第96話 蓮見 透 逢瀬④

 バスに揺られながら、まるで巻き戻しのように元来た道を家に向かう。

 でも、それは全く退屈なんかじゃなくて、むしろずっと続いて欲しいと思えるような幸せな時間だった。



「来るときね。編み物でもしようかなって考えてたんだ」


「へー。何作るんだ?」


「誠君の帽子と、マフラーと、セーターと、手袋と……」


「待った。下着までとか言わないよな?」


「…………誠君が欲しいって言うなら、作ってもいいよ?」



 さすがに、そこまでは考えていなかったものの、思わず想像してしまい顔の火照りが増していく。

 

 別に、変なことは考えていない。

 でも、ほとんど女性としか関わってこなかった上に、父親もいない私にとっては少し刺激的に過ぎたのか恥ずかしさを抑えることができなかった。

  

(……なんでだろう。抱き着くのとかは、平気なのにな) 


 ふと湧き上がった疑問。

 もしかしたら、それは異性よりも父性というものを強く感じているからなのかもしれない。

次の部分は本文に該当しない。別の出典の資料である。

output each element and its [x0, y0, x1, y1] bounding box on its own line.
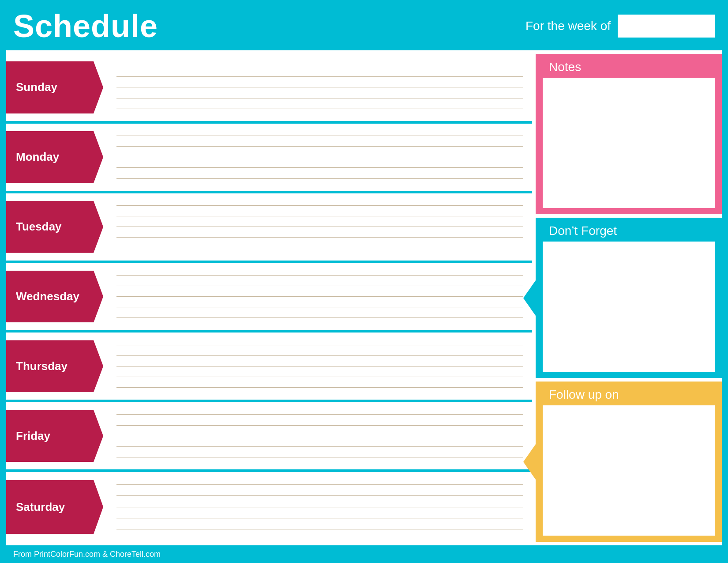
day-label-sunday: Sunday [6, 61, 103, 113]
schedule-line [116, 529, 523, 529]
day-label-thursday: Thursday [6, 340, 103, 392]
schedule-line [116, 205, 523, 206]
day-lines-wednesday [112, 263, 532, 330]
schedule-line [116, 446, 523, 447]
schedule-line [116, 495, 523, 496]
follow-up-section: Follow up on [536, 382, 722, 542]
schedule-line [116, 377, 523, 377]
notes-section: Notes [536, 54, 722, 214]
follow-up-textarea[interactable] [543, 405, 715, 536]
schedule-line [116, 237, 523, 238]
day-row-tuesday: Tuesday [6, 193, 532, 263]
day-row-wednesday: Wednesday [6, 263, 532, 333]
day-row-monday: Monday [6, 124, 532, 193]
schedule-line [116, 387, 523, 388]
schedule-line [116, 425, 523, 426]
day-row-thursday: Thursday [6, 333, 532, 402]
schedule-line [116, 436, 523, 436]
day-label-wednesday: Wednesday [6, 271, 103, 323]
schedule-line [116, 286, 523, 286]
schedule-line [116, 355, 523, 356]
day-lines-thursday [112, 333, 532, 400]
day-label-monday: Monday [6, 131, 103, 183]
schedule-line [116, 345, 523, 345]
page-title: Schedule [13, 8, 158, 44]
day-label-saturday: Saturday [6, 480, 103, 534]
day-lines-sunday [112, 54, 532, 121]
day-row-saturday: Saturday [6, 472, 532, 542]
day-row-friday: Friday [6, 402, 532, 472]
schedule-line [116, 317, 523, 318]
schedule-line [116, 457, 523, 457]
schedule-line [116, 484, 523, 485]
schedule-line [116, 366, 523, 367]
week-of-label: For the week of [525, 19, 611, 33]
schedule-line [116, 178, 523, 179]
dont-forget-header: Don’t Forget [536, 218, 722, 242]
footer-text: From PrintColorFun.com & ChoreTell.com [13, 550, 161, 559]
schedule-line [116, 76, 523, 77]
schedule-line [116, 414, 523, 415]
day-row-sunday: Sunday [6, 54, 532, 124]
day-label-friday: Friday [6, 410, 103, 462]
follow-up-arrow [523, 444, 536, 480]
week-of-input[interactable] [618, 15, 715, 38]
schedule-line [116, 507, 523, 507]
day-lines-monday [112, 124, 532, 191]
right-panel: Notes Don’t Forget Follow up on [532, 50, 722, 545]
schedule-line [116, 66, 523, 66]
page-wrapper: Schedule For the week of SundayMondayTue… [0, 0, 728, 563]
notes-textarea[interactable] [543, 78, 715, 208]
schedule-line [116, 136, 523, 136]
day-label-tuesday: Tuesday [6, 201, 103, 253]
schedule-line [116, 296, 523, 297]
days-container: SundayMondayTuesdayWednesdayThursdayFrid… [6, 54, 532, 542]
day-lines-saturday [112, 472, 532, 542]
schedule-line [116, 248, 523, 248]
day-lines-friday [112, 402, 532, 469]
schedule-line [116, 307, 523, 307]
schedule-line [116, 227, 523, 227]
schedule-line [116, 146, 523, 147]
schedule-line [116, 98, 523, 98]
header-right: For the week of [525, 15, 715, 38]
schedule-line [116, 216, 523, 216]
dont-forget-textarea[interactable] [543, 242, 715, 372]
schedule-left: SundayMondayTuesdayWednesdayThursdayFrid… [6, 50, 532, 545]
day-lines-tuesday [112, 193, 532, 261]
schedule-line [116, 518, 523, 518]
schedule-line [116, 157, 523, 157]
dont-forget-arrow [523, 280, 536, 316]
follow-up-header: Follow up on [536, 382, 722, 405]
schedule-line [116, 167, 523, 168]
schedule-line [116, 275, 523, 276]
header: Schedule For the week of [0, 0, 728, 50]
footer: From PrintColorFun.com & ChoreTell.com [0, 545, 728, 563]
schedule-line [116, 109, 523, 109]
dont-forget-section: Don’t Forget [536, 218, 722, 378]
schedule-line [116, 87, 523, 87]
notes-header: Notes [536, 54, 722, 78]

 誠君自身も、私が川や海でいたずらをした時以外にそういった目を向けてくることはほどんどなかったし。

 

 

「いや、下着まではいいや。というか、一つだけでいいよ。たくさんは大変だろ」


「別に、そんなに大変じゃないよ?」


「いいんだ。俺が、何となく嫌なだけさ」


「ふふっ。誠君らしいね」

 

「そうか?自分じゃよくわからないが」



 心を見なくてもわかる。

 これは、いらないという本音を隠すための綺麗に取り繕った言葉では無く、純粋に私のことを考えてくれているからこそ出てきた言葉だ。

 

 それに、こういった時に口にする主体はあくまで自分。

 私が少しでも責任という名の荷物を持とうとすると絶対にそう言ってきてくれる。


(……こうやって、たくさん見つけていきたいな)


 他の誰も知らないこと、私だけが知っていること、それを増やしていきたい。 

 そして、一緒にいて一番居心地がいいのは私だと、想って貰うのだ。

 優しい彼を、自分の重たい愛で無理やり縛りつけるなんてことは、したくないから。


 

「そういえば、途中でお昼ご飯の材料でも買ってこうか?」


「そうだな。というか、何か家でしたいことあるか?」


「んー、特にはないかな。一緒にいられれば、それでいい」


「…………一応デートの予定だったしな。なんか、映画でも借りてくか」


「あ、それいいかも。うちのテレビ、確か再生機能付いてるやつだし」


 

 誠君なりに今日という日を大事にしてくれているのだろう。

 少し考えこんでいたようだった彼が出した提案に、私も同意する。

 

(なんか、おうちデートって感じだよね)


 一緒にご飯を食べて、映画を見る。

 悪くない…………いや、とてもいい。

 

 想像するだけで、もう今から楽しさがこみ上げてくるようだった。

 


「じゃあ、決まりだな。とりあえず、ここら辺の店はあんま知らないから場所は任せるよ」


「うん、ガイドさんは任せて。なんなら、旗でも振って歩こうか?」 


「もしやるなら、お子様ランチくらいの目立たない旗にしてくれよ」


「ふふっ、残念。みんなにデートを見せつけてあげたかったのに」


「学校のやつにはあんま見られたくないんんだろ?それはいいのか?」


「それは大丈夫。私、けっこー人の視線には敏感なんだ。きっと、バレるより先に逃げられるよ」


「……そっか」



 事実、周りの視線を気にしながらずっと生活してきたので、その方面に関してはかなりの自信がある。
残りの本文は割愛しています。